Primera vez

Estoy nerviosa. La primera vez de algo suele ser compleja. En la primera vez podemos vernos a nosotros mismos en la mímica de hacer eso que haremos. Como mirarse al espejo profundizando los detalles de lo que imaginamos que pasará. ¿Qué haré al entrar a ese lugar? 

A él lo contacté por Instagram. Al principio me likeaba todo. Después se fue acercando por charlas en privado. Del privado al Whatsapp y a nuestra primera cita, hoy. No lo conozco más que por fotos que no incluyen su cara, pero me gusta. Hay algo en él que me atrajo desde el principio. Hoy es la primera vez de ese todo. 

Estoy vestida de rojo. El color me lleva a relacionarme con la pasión. Me lleva a ser joven, a lidiar con el temor de la primera charla con el chico que me gustó toda la secundaria. A sortear la primera impresión de lo que pensaba que era bueno. A la primera caricia en los reservados del boliche. Al primer trago de vino. La primera menstruación. Los recuerdos convergen a hoy: el color rojo, porque él dijo “la primera cita debe ser roja siempre”. 

La puerta de rejas labradas muestra unas letras convincentes: RV. Me hacen pasar y en el trayecto controlo el labial. El corpiño rojo debajo del tul del mismo color. Una minifalda roja y los labios carnosos también enrojecidos con labial de excesivo brillo rojo. Abre la puerta. Quedo pausada.
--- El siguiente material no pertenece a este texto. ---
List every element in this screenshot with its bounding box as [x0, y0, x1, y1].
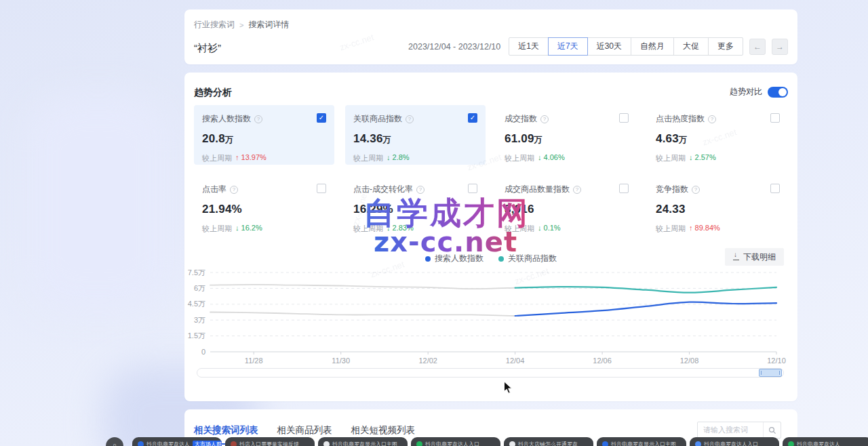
metric-value: 14.36万: [353, 132, 477, 146]
breadcrumb: 行业搜索词 搜索词详情: [194, 19, 289, 31]
range-button-natural-month[interactable]: 自然月: [631, 37, 674, 56]
tab-related-products[interactable]: 相关商品列表: [277, 424, 332, 437]
svg-text:1.5万: 1.5万: [188, 331, 205, 340]
search-input[interactable]: 请输入搜索词: [698, 425, 763, 435]
svg-text:4.5万: 4.5万: [188, 300, 205, 308]
info-icon[interactable]: ?: [406, 115, 414, 123]
svg-text:12/02: 12/02: [418, 357, 437, 365]
browser-tab-stub[interactable]: 抖音电商罗盘显示入口主图: [597, 437, 686, 446]
metric-value: 24.33: [656, 203, 780, 216]
breadcrumb-separator: [239, 20, 243, 30]
floating-search-widget[interactable]: ⌕: [106, 437, 123, 446]
breadcrumb-search-word-detail: 搜索词详情: [248, 19, 289, 31]
taskbar: ⌕ 抖音电商罗盘达人 大市场人群 抖店入口需要量实操反馈 抖音电商罗盘显示入口主…: [0, 437, 868, 446]
metric-checkbox[interactable]: [770, 184, 780, 193]
metric-label: 搜索人数指数: [202, 113, 251, 125]
favicon-icon: [788, 441, 794, 446]
breadcrumb-industry-search-words[interactable]: 行业搜索词: [194, 19, 235, 31]
metric-delta: 较上周期16.2%: [202, 224, 326, 234]
download-detail-button[interactable]: 下载明细: [725, 248, 784, 266]
toggle-knob: [778, 88, 787, 96]
metric-label: 点击热度指数: [656, 113, 705, 125]
date-filter-bar: 2023/12/04 - 2023/12/10 近1天 近7天 近30天 自然月…: [408, 37, 788, 56]
watermark-site: zx-cc.net: [374, 226, 517, 258]
svg-text:11/30: 11/30: [332, 357, 350, 365]
search-icon[interactable]: [763, 422, 781, 438]
browser-tab-stub[interactable]: 抖音电商罗盘达人 大市场人群: [132, 437, 222, 446]
metric-value: 20.8万: [202, 132, 326, 146]
metric-value: 21.94%: [202, 203, 326, 216]
related-tabs: 相关搜索词列表 相关商品列表 相关短视频列表: [194, 424, 415, 437]
svg-text:7.5万: 7.5万: [188, 268, 205, 277]
metric-checkbox[interactable]: [468, 184, 477, 193]
favicon-icon: [602, 441, 608, 446]
favicon-icon: [416, 441, 422, 446]
favicon-icon: [695, 441, 701, 446]
range-button-more[interactable]: 更多: [708, 37, 743, 56]
svg-text:12/10: 12/10: [767, 357, 786, 365]
download-icon: [733, 254, 739, 260]
page-title-keyword: “衬衫”: [194, 42, 221, 55]
favicon-icon: [231, 441, 237, 446]
browser-tab-stub[interactable]: 抖音电商罗盘达人: [783, 437, 868, 446]
svg-text:12/06: 12/06: [593, 357, 612, 365]
svg-text:0: 0: [201, 348, 205, 356]
metric-label: 点击率: [202, 184, 226, 195]
metric-checkbox[interactable]: [619, 184, 629, 193]
metric-checkbox[interactable]: [619, 113, 629, 123]
background-blob: [27, 95, 170, 312]
prev-period-button[interactable]: ←: [749, 39, 766, 55]
section-title-trend: 趋势分析: [194, 87, 232, 99]
metric-delta: 较上周期2.57%: [656, 153, 780, 163]
date-range-segmented-control: 近1天 近7天 近30天 自然月 大促 更多: [509, 37, 743, 56]
metric-card-transaction-index[interactable]: 成交指数? 61.09万 较上周期4.06%: [496, 105, 637, 165]
keyword-search-box[interactable]: 请输入搜索词: [697, 422, 781, 439]
favicon-icon: [509, 441, 515, 446]
browser-tab-stub[interactable]: 抖音大店铺怎么开通罗盘: [504, 437, 593, 446]
favicon-icon: [138, 441, 144, 446]
svg-text:6万: 6万: [194, 284, 205, 292]
browser-tab-stub[interactable]: 抖音电商罗盘达人入口: [411, 437, 500, 446]
range-button-promotion[interactable]: 大促: [673, 37, 709, 56]
tab-related-search-words[interactable]: 相关搜索词列表: [194, 424, 258, 437]
browser-tab-stub[interactable]: 抖店入口需要量实操反馈: [225, 437, 315, 446]
info-icon[interactable]: ?: [540, 115, 549, 123]
info-icon[interactable]: ?: [573, 186, 581, 194]
metric-delta: 较上周期4.06%: [505, 153, 629, 163]
trend-compare-label: 趋势对比: [730, 86, 762, 98]
metric-card-search-users[interactable]: 搜索人数指数? ✓ 20.8万 较上周期13.97%: [194, 105, 334, 165]
trend-compare-control: 趋势对比: [730, 86, 788, 98]
date-range-text: 2023/12/04 - 2023/12/10: [408, 42, 500, 52]
metric-checkbox[interactable]: ✓: [317, 113, 326, 123]
metric-checkbox[interactable]: [770, 113, 780, 123]
metric-label: 成交指数: [505, 113, 537, 125]
range-button-7days[interactable]: 近7天: [548, 37, 588, 56]
arrow-right-icon: →: [776, 42, 784, 52]
chart-range-brush[interactable]: [197, 368, 784, 378]
metric-card-competition-index[interactable]: 竞争指数? 24.33 较上周期89.84%: [648, 176, 788, 235]
brush-selection-handle[interactable]: [759, 369, 782, 377]
info-icon[interactable]: ?: [254, 115, 262, 123]
svg-text:12/08: 12/08: [680, 357, 699, 365]
metric-value: 61.09万: [505, 132, 629, 146]
info-icon[interactable]: ?: [692, 186, 700, 194]
metric-checkbox[interactable]: ✓: [468, 113, 477, 123]
metric-label: 关联商品指数: [353, 113, 402, 125]
mouse-cursor: [503, 381, 513, 398]
info-icon[interactable]: ?: [708, 115, 716, 123]
trend-compare-toggle[interactable]: [768, 87, 788, 98]
range-button-30days[interactable]: 近30天: [587, 37, 631, 56]
metric-label: 竞争指数: [656, 184, 688, 195]
svg-text:3万: 3万: [194, 316, 205, 324]
browser-tab-stub[interactable]: 抖音电商罗盘达人入口: [690, 437, 779, 446]
browser-tab-stub[interactable]: 抖音电商罗盘显示入口主图: [318, 437, 408, 446]
metric-checkbox[interactable]: [317, 184, 326, 193]
range-button-1day[interactable]: 近1天: [509, 37, 549, 56]
next-period-button[interactable]: →: [772, 39, 788, 55]
metric-delta: 较上周期2.8%: [353, 153, 477, 163]
trend-line-chart: 01.5万3万4.5万6万7.5万11/2811/3012/0212/0412/…: [183, 268, 787, 370]
tab-related-short-videos[interactable]: 相关短视频列表: [351, 424, 416, 437]
metric-card-click-rate[interactable]: 点击率? 21.94% 较上周期16.2%: [194, 176, 334, 235]
info-icon[interactable]: ?: [230, 186, 238, 194]
metric-card-related-products[interactable]: 关联商品指数? ✓ 14.36万 较上周期2.8%: [345, 105, 486, 165]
En principio, sostiene mi mano y me dejo guiar por un pasillo silencioso. Sube una escalera. Lo sigo delicada y atenta. Corredor nuevo con tintes rojizos. No me detengo a ver los detalles porque lo hostigo en el trayecto. Sonrío, siniestra, sutil. Abre otra puerta, camina de espaldas a mí. Me sorprende la gama de tonalidades y objetos: todo, absolutamente todo, es de color rojo.
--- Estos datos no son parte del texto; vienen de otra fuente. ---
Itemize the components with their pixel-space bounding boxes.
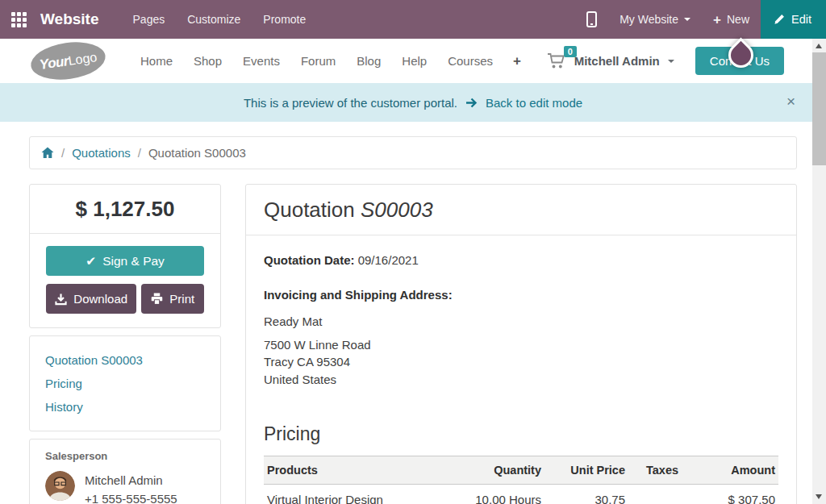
cart-count-badge: 0 bbox=[564, 46, 577, 57]
edit-button[interactable]: Edit bbox=[761, 0, 826, 39]
back-to-edit-link[interactable]: Back to edit mode bbox=[486, 96, 582, 110]
portal-preview-banner: This is a preview of the customer portal… bbox=[0, 83, 826, 122]
pricing-heading: Pricing bbox=[264, 423, 778, 445]
arrow-right-icon bbox=[465, 98, 478, 108]
cell-quantity: 10.00 Hours bbox=[449, 485, 544, 504]
address-label: Invoicing and Shipping Address: bbox=[264, 288, 778, 302]
scrollbar-thumb[interactable] bbox=[812, 52, 826, 165]
cell-product: Virtual Interior Design bbox=[264, 485, 449, 504]
section-links-card: Quotation S00003 Pricing History bbox=[29, 335, 221, 431]
check-icon: ✔ bbox=[86, 254, 96, 269]
print-button[interactable]: Print bbox=[141, 284, 204, 314]
cart-button[interactable]: 0 bbox=[547, 52, 567, 69]
address-company: Ready Mat bbox=[264, 313, 778, 331]
cell-taxes bbox=[628, 485, 690, 504]
quotation-title: Quotation S00003 bbox=[246, 185, 796, 235]
payment-card: $ 1,127.50 ✔ Sign & Pay Do bbox=[29, 184, 221, 328]
apps-grid-icon[interactable] bbox=[0, 0, 37, 39]
col-taxes: Taxes bbox=[628, 456, 690, 485]
site-logo[interactable]: YourLogo bbox=[28, 38, 107, 85]
col-products: Products bbox=[264, 456, 449, 485]
breadcrumb: / Quotations / Quotation S00003 bbox=[29, 136, 797, 169]
col-amount: Amount bbox=[690, 456, 778, 485]
menu-pages[interactable]: Pages bbox=[122, 0, 177, 39]
website-navbar: YourLogo Home Shop Events Forum Blog Hel… bbox=[0, 39, 826, 83]
website-switcher[interactable]: My Website bbox=[608, 0, 702, 39]
nav-blog[interactable]: Blog bbox=[348, 49, 390, 73]
print-icon bbox=[151, 293, 163, 305]
sidebar-link-pricing[interactable]: Pricing bbox=[45, 372, 205, 395]
sign-pay-button[interactable]: ✔ Sign & Pay bbox=[46, 246, 204, 276]
col-quantity: Quantity bbox=[449, 456, 544, 485]
chevron-down-icon bbox=[668, 60, 674, 63]
pencil-icon bbox=[774, 14, 785, 25]
nav-help[interactable]: Help bbox=[393, 49, 436, 73]
chevron-down-icon bbox=[684, 18, 690, 21]
backend-navbar: Website Pages Customize Promote My Websi… bbox=[0, 0, 826, 39]
breadcrumb-quotations[interactable]: Quotations bbox=[72, 146, 131, 160]
salesperson-card: Salesperson Mitchell Admin +1 555 bbox=[29, 439, 221, 504]
nav-events[interactable]: Events bbox=[234, 49, 289, 73]
scroll-up-arrow[interactable] bbox=[816, 44, 822, 48]
cell-amount: $ 307.50 bbox=[690, 485, 778, 504]
total-amount: $ 1,127.50 bbox=[30, 185, 220, 234]
col-unit-price: Unit Price bbox=[544, 456, 628, 485]
new-button[interactable]: + New bbox=[702, 0, 761, 39]
quotation-date: Quotation Date: 09/16/2021 bbox=[264, 253, 778, 267]
mobile-preview-button[interactable] bbox=[575, 0, 608, 39]
pricing-table: Products Quantity Unit Price Taxes Amoun… bbox=[264, 456, 778, 504]
salesperson-label: Salesperson bbox=[45, 450, 205, 462]
address-city: Tracy CA 95304 bbox=[264, 353, 778, 371]
plus-icon: + bbox=[713, 13, 721, 27]
menu-customize[interactable]: Customize bbox=[176, 0, 252, 39]
salesperson-phone: +1 555-555-5555 bbox=[85, 489, 177, 504]
address-country: United States bbox=[264, 371, 778, 389]
app-title[interactable]: Website bbox=[40, 10, 99, 28]
nav-forum[interactable]: Forum bbox=[292, 49, 344, 73]
scroll-down-arrow[interactable] bbox=[816, 494, 822, 499]
quotation-ref: S00003 bbox=[361, 198, 433, 222]
close-icon[interactable]: × bbox=[786, 94, 795, 109]
menu-promote[interactable]: Promote bbox=[252, 0, 317, 39]
address-street: 7500 W Linne Road bbox=[264, 336, 778, 354]
quotation-document: Quotation S00003 Quotation Date: 09/16/2… bbox=[245, 184, 797, 504]
home-icon[interactable] bbox=[41, 147, 54, 159]
portal-sidebar: $ 1,127.50 ✔ Sign & Pay Do bbox=[29, 184, 221, 504]
avatar bbox=[45, 471, 75, 501]
download-icon bbox=[55, 293, 67, 306]
sidebar-link-history[interactable]: History bbox=[45, 395, 205, 419]
mobile-icon bbox=[586, 11, 597, 27]
breadcrumb-current: Quotation S00003 bbox=[148, 146, 246, 160]
scrollbar[interactable] bbox=[812, 39, 826, 504]
nav-shop[interactable]: Shop bbox=[185, 49, 231, 73]
salesperson-name: Mitchell Admin bbox=[85, 471, 177, 489]
add-menu-icon[interactable]: + bbox=[505, 48, 529, 74]
sidebar-link-quotation[interactable]: Quotation S00003 bbox=[45, 348, 205, 372]
nav-home[interactable]: Home bbox=[131, 49, 181, 73]
table-row: Virtual Interior Design 10.00 Hours 30.7… bbox=[264, 485, 778, 504]
download-button[interactable]: Download bbox=[46, 284, 136, 314]
user-menu[interactable]: Mitchell Admin bbox=[574, 54, 674, 68]
cell-unit-price: 30.75 bbox=[544, 485, 628, 504]
banner-text: This is a preview of the customer portal… bbox=[244, 96, 457, 110]
nav-courses[interactable]: Courses bbox=[439, 49, 502, 73]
Me intriga su mirada cuando me hace arrodillar cerca del umbral y yo, por alguna extraña razón que no comprendo, hago exactamente lo que indica. En la lentitud justa que señala. Trago saliva y el silencio profundo separa los espacios del vacío. Percibo cierta intensidad morbosa en ese rojo y todo comienza a gustarme un poco más. 
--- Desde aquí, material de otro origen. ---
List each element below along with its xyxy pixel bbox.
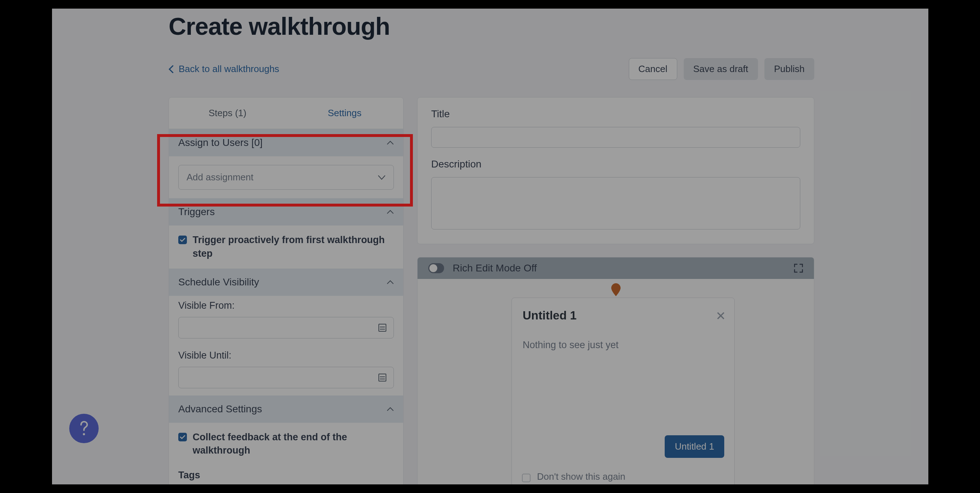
pin-icon bbox=[609, 283, 623, 297]
popup-footer: Don't show this again bbox=[522, 471, 625, 482]
title-label: Title bbox=[431, 108, 800, 120]
chevron-up-icon bbox=[387, 140, 394, 145]
section-schedule-header[interactable]: Schedule Visibility bbox=[169, 269, 403, 296]
popup-next-button[interactable]: Untitled 1 bbox=[665, 435, 724, 458]
section-assign-body: Add assignment bbox=[169, 156, 403, 198]
preview-panel: Rich Edit Mode Off Untitled 1 bbox=[417, 257, 814, 484]
trigger-proactive-label: Trigger proactively from first walkthrou… bbox=[192, 234, 394, 261]
chevron-up-icon bbox=[387, 280, 394, 284]
visible-until-input[interactable] bbox=[178, 367, 394, 388]
dont-show-checkbox[interactable] bbox=[522, 474, 531, 482]
rich-edit-toggle[interactable] bbox=[428, 263, 444, 273]
checkmark-icon bbox=[180, 238, 185, 242]
form-card: Title Description bbox=[417, 97, 814, 244]
back-link-text: Back to all walkthroughs bbox=[179, 64, 279, 75]
add-assignment-placeholder: Add assignment bbox=[186, 172, 253, 183]
description-label: Description bbox=[431, 159, 800, 170]
trigger-proactive-checkbox[interactable] bbox=[178, 235, 187, 244]
tab-steps[interactable]: Steps (1) bbox=[169, 97, 286, 129]
svg-point-0 bbox=[83, 433, 85, 435]
collect-feedback-checkbox[interactable] bbox=[178, 433, 187, 441]
preview-popup: Untitled 1 ✕ Nothing to see just yet Unt… bbox=[512, 297, 735, 484]
right-panel: Title Description Rich Edit Mode Off bbox=[417, 97, 814, 484]
checkmark-icon bbox=[180, 435, 185, 439]
save-draft-button[interactable]: Save as draft bbox=[684, 58, 758, 80]
calendar-icon bbox=[379, 374, 387, 382]
help-fab[interactable] bbox=[69, 414, 99, 443]
question-icon bbox=[78, 421, 89, 436]
page-title: Create walkthrough bbox=[169, 12, 928, 40]
tags-block: Tags Search or create tags bbox=[169, 465, 403, 484]
section-advanced-title: Advanced Settings bbox=[178, 403, 262, 415]
tags-label: Tags bbox=[178, 470, 394, 481]
section-triggers-title: Triggers bbox=[178, 206, 215, 218]
description-input[interactable] bbox=[431, 177, 800, 229]
section-advanced-header[interactable]: Advanced Settings bbox=[169, 396, 403, 423]
settings-panel: Steps (1) Settings Assign to Users [0] A… bbox=[169, 97, 404, 484]
collect-feedback-row[interactable]: Collect feedback at the end of the walkt… bbox=[169, 423, 403, 466]
trigger-proactive-row[interactable]: Trigger proactively from first walkthrou… bbox=[169, 226, 403, 269]
expand-icon[interactable] bbox=[794, 264, 803, 273]
action-buttons: Cancel Save as draft Publish bbox=[629, 58, 814, 80]
chevron-up-icon bbox=[387, 210, 394, 214]
dont-show-label: Don't show this again bbox=[537, 471, 625, 482]
section-assign-title: Assign to Users [0] bbox=[178, 137, 262, 148]
visible-from-label: Visible From: bbox=[178, 300, 394, 311]
chevron-left-icon bbox=[169, 65, 173, 73]
popup-body-text: Nothing to see just yet bbox=[523, 340, 724, 351]
calendar-icon bbox=[379, 324, 387, 332]
visible-until-label: Visible Until: bbox=[178, 350, 394, 361]
add-assignment-dropdown[interactable]: Add assignment bbox=[178, 165, 394, 190]
rich-edit-label: Rich Edit Mode Off bbox=[453, 262, 537, 274]
cancel-button[interactable]: Cancel bbox=[629, 58, 677, 80]
title-input[interactable] bbox=[431, 127, 800, 148]
chevron-up-icon bbox=[387, 407, 394, 411]
popup-close-button[interactable]: ✕ bbox=[716, 309, 725, 323]
popup-title: Untitled 1 bbox=[523, 309, 724, 322]
preview-toolbar: Rich Edit Mode Off bbox=[418, 258, 814, 279]
tab-settings[interactable]: Settings bbox=[286, 97, 404, 129]
visible-until-block: Visible Until: bbox=[169, 346, 403, 396]
collect-feedback-label: Collect feedback at the end of the walkt… bbox=[192, 431, 394, 458]
header-row: Back to all walkthroughs Cancel Save as … bbox=[169, 58, 814, 80]
preview-body: Untitled 1 ✕ Nothing to see just yet Unt… bbox=[418, 279, 814, 484]
back-link[interactable]: Back to all walkthroughs bbox=[169, 64, 279, 75]
section-schedule-title: Schedule Visibility bbox=[178, 277, 259, 288]
publish-button[interactable]: Publish bbox=[764, 58, 814, 80]
visible-from-block: Visible From: bbox=[169, 296, 403, 346]
section-assign-header[interactable]: Assign to Users [0] bbox=[169, 129, 403, 156]
tabs: Steps (1) Settings bbox=[169, 97, 403, 129]
section-triggers-header[interactable]: Triggers bbox=[169, 198, 403, 226]
visible-from-input[interactable] bbox=[178, 317, 394, 339]
chevron-down-icon bbox=[378, 175, 386, 180]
Lo siento detrás mío sin acercarse mucho. Escucho el crujir del cuero de los zapatos sobre la alfombra roja. Levanto apenas el mentón con cierto miedo a una represión implícita. Estamos frente a un espejo rojo que nos hace invisibles a su poder. Así, como cuando dejé de vibrar en la cama con el que me iba a desilusionar. 

Intento captar imágenes de la habitación. Muevo los ojos lentamente para observar, grabo recuerdos. Deseo ver su cara, pero estorba el rojo. Me concentro, respiro el tiempo de los objetos. Las distancias, los matices. La primera impresión de la habitación al mismo tono me colapsa. Ahora me detengo en los momentos, los oscilo, los abrazo. La cómoda es de terciopelo. Puedo sentir la tibieza de su tela llevando mi mano por lugares inhóspitos. O las patas onduladas de madera, enrojecidas, una excéntrica sangre de primera vez. Hay una banqueta y un jarrón. En sus paredes se forman claroscuros, algo parecido caminar en curvas pronunciadas. 

No sé por qué pienso en esto de caminar. Un paso adelante del otro. Cruzando un pie. Luego, otro. Caminar como si la borrachera se tentara con vos, sobre unos tacones que me imaginé rojos. Aprieto los muslos, intento sostenerlos así. Me palpita el pecho, el vientre. La mano de él aparece con asombro por mi boca. La abre. Se desliza por el cuello con la textura que percibí en nuestras charlas. La precisión con la que roza o aprieta. Su caricia es benévola o perversa. Mi respiración se ha alterado. Los dedos recorren cuello, mentón, nuca, oreja. Dedos que me dejan fotografías de su cara. No sé si es su mirada o la mía la que segrega tinta en la pupila. Es su forma, su orden, el acatamiento. El rojo me erosiona y temo perder la piedad. 

Mi pecho sube y baja y la puntada me parece nueva. Un hilo de necesidad urgente sube por mis piernas y se adentra cada vez más cuando él mueve su mano. Trato de permanecer flexible a su orden impúdica. Porque no dice nada, pero sé con perfección severa que ordena y yo acepto esa orden. Me arrodillo y espero hechos que dispara mi mente hacia rincones nocturnos. Hay un declive que me lleva a pedirlo todo. Me recuesto sobre la alfombra y solo tengo una mirada permanente y la sonrisa de quien sabe perder una batalla a propósito. 

Todavía no recuerdo cuando dejé de temblar.